In the current ongoing blog series, I am trying to compile my learnings about Azure Virtual Network. In this post, let’s talk about network security groups and what are they used for.
What is it?
NSG is the abbreviation for Network Security Group. The NSG can be used for filtering traffic to and from the Azure resources within the virtual network.
Every NSG can have set of security rules. Each security rule can allow or deny the inbound traffic to the network or the outbound traffic from the network.
What is a rule ?
A Network Security Group contains 0 or more rules. Every rule has:
- Name – unique name within the NSG
- Priority – a number from 100 to 4096. Rules are processed in order of their priority, lower number priorities are processed before the higher numbers.

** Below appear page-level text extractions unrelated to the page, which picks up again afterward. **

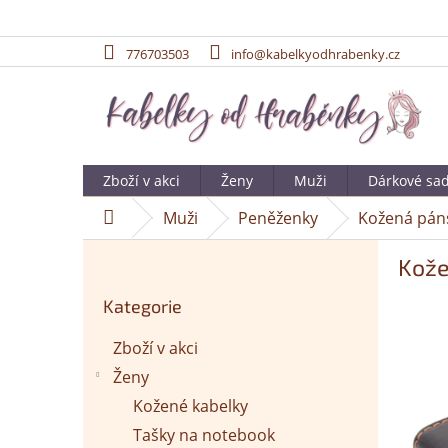
776703503
info@kabelkyodhrabenky.cz
Přejít
na
obsah
Zboží v akci
Ženy
Muži
Dárkové sa
Muži
Peněženky
Kožená páns
Domů
P
Kože
o
Přeskočit
s
Kategorie
kategorie
t
r
Zboží v akci
a
Ženy
n
n
Kožené kabelky
í
Tašky na notebook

Once a rule is matched, further rules are not evaluated and processing stops.
- Source or Destination – Any individual IP address or CIDR block, service tag or application security group
- Protocol – TCP, UDP, ICMP or any
- Direction – whether the rule applies to inbound traffic or outbound traffic
- Port Range – individual port (e.g. 80 ) or range of ports
- Action – can be allow or deny, depending on whether the access should be allowed or not.
Default Rules
When you create an instance of Network Security Group, Azure creates some default rules. Some of them are inbound rule and rest are outbound.
- AllowVNetInBound to allow traffic originated from the virtual network targeted for same virtual network
- AllowAzureLoadBalancerInBound to allow traffic from the Azure Load Balancer
- DenyAllInBound to deny all other inbound traffic
- AllowVNetOutBound to allow traffic originated from the virtual network targeted for same virtual network
- AllowInternetOutBound to allow traffic from virtual network to internet
- DenyAllOutBound to deny all other inbound traffic
These default rules cannot be deleted, but you can override them by creating rules with higher priorities.
I hope you found this information useful. Let me know your thoughts.